Dans notre laboratoire, nous ne nous concentrons pas sur l’aspect esthétique des lampes – nous cherchons plutôt un contrôle précis de leurs propriétés spectrales. Pour les habitats destinés aux reptiles, la lampe doit produire une lumière reproductible aux longueurs d’onde biologiquement actives, et non simplement une grande quantité de chaleur. Nous traitons la source UV comme un instrument optique : toute déviation dans sa performance se traduit par des zones d’irradiation inégales et une synthèse insuffisante de vitamine D3.
Ce qui est important du point de vue technique Nous concevons les lampes UV pour reptiles autour d’une décharge à vapeur de mercure stabilisée, afin que la lumière produite corresponde avec précision au spectre requis. La puissance maximale de la lampe est dirigée là où elle est nécessaire, et l’intensité de l’irradiation est contrôlée afin que les substrats ne surchauffent pas. La géométrie de l’enveloppe en quartz et du réflecteur est choisie pour gérer la charge thermique tout en maintenant une performance stable dans le temps. Nous évaluons la durée de vie de la lampe en fonction de la courbe de dégradation de sa performance, et non en fonction du calendrier. Nos mesures sont également effectuées à l’aide de radiomètres spectraux.
Pourquoi cela fonctionne bien dans la pratique Dans les terrariums, cela permet d’obtenir des performances répétables en conditions réelles. On obtient donc une intensité UV constante sur la surface où se trouvent les reptiles, ce qui permet de maintenir des protocoles de soin constants et de réduire les variations entre différents terrariums. Cette conception limite les énergies à longues longueurs d’onde, ce qui aide à maintenir des gradients de température stables et à réduire la charge sur le ballast et le boîtier de la lampe. La performance de la lampe reste prévisible, jour après jour, avec moins de nécessité de recalibration.

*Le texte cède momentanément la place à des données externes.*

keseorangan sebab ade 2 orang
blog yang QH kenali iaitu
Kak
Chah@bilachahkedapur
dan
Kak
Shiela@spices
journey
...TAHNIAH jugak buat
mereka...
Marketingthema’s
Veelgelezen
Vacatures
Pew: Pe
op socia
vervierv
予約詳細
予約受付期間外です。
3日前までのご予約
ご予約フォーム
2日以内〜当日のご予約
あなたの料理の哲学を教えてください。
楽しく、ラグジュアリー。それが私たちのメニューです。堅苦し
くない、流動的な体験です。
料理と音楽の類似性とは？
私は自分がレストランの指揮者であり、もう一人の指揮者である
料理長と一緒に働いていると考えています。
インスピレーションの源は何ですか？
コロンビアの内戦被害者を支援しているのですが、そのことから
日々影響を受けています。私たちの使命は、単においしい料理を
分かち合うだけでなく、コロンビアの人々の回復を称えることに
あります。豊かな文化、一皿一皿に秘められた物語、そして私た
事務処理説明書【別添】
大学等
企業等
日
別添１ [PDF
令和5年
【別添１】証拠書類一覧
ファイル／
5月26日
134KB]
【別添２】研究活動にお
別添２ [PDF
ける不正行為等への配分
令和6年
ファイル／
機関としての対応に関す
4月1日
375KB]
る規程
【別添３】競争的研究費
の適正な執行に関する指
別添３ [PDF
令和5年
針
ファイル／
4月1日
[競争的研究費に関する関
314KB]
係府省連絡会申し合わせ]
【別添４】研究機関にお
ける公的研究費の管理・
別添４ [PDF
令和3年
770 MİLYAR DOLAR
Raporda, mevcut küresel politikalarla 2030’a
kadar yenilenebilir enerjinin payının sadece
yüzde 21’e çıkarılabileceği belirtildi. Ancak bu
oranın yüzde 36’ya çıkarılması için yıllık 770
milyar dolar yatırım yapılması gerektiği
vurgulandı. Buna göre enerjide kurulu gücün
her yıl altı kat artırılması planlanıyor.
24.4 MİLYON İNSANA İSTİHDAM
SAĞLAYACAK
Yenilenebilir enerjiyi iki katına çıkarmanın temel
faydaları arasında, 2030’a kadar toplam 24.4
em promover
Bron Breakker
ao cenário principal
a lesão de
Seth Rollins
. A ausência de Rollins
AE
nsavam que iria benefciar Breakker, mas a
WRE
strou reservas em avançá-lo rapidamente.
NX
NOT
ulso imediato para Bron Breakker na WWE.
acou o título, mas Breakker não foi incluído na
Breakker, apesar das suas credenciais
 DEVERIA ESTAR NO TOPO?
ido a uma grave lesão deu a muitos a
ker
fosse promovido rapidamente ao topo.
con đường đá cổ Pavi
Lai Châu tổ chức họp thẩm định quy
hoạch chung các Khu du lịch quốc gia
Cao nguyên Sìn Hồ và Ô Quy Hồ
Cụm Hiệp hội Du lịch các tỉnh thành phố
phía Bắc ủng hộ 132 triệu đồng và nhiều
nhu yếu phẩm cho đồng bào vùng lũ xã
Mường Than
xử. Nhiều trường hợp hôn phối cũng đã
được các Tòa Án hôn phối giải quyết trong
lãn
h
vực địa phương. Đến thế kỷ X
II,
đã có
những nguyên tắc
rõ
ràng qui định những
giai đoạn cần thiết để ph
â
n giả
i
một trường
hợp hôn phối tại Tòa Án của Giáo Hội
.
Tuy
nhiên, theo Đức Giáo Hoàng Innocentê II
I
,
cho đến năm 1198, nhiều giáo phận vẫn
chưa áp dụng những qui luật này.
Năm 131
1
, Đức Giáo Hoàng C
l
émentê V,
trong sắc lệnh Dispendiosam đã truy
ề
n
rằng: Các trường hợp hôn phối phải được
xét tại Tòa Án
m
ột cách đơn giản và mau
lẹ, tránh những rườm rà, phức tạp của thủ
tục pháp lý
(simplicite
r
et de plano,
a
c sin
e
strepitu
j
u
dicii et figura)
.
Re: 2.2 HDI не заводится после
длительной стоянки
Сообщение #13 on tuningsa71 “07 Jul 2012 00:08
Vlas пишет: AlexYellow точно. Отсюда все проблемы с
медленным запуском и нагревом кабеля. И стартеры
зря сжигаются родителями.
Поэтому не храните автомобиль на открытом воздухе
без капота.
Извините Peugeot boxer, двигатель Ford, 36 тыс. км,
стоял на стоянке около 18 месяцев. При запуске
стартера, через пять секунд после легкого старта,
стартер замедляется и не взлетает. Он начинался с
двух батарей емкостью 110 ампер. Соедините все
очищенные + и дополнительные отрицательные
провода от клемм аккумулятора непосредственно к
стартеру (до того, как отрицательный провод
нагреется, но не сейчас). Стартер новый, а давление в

Ce qu’il faut garder à l’esprit Le montage et l’écartement de la lampe sont importants. L’intensité lumineuse au niveau souhaité dépend de la distance, de l’efficacité du réflecteur et des obstacles susceptibles de bloquer le rayonnement. Il est donc essentiel de respecter les indications concernant l’intensité d’irradiation et d’aligner correctement l’axe de la lampe. Il faut également vérifier la compatibilité du ballast et assurer une bonne ventilation – une mauvaise ventilation accélère la dégradation de la lampe. Pour une utilisation sans ozone, nous choisissons l’enveloppe et le revêtement appropriés. Néanmoins, la lampe doit être manipulée avec soin et jetée conformément aux réglementations locales une fois son cycle de vie terminé.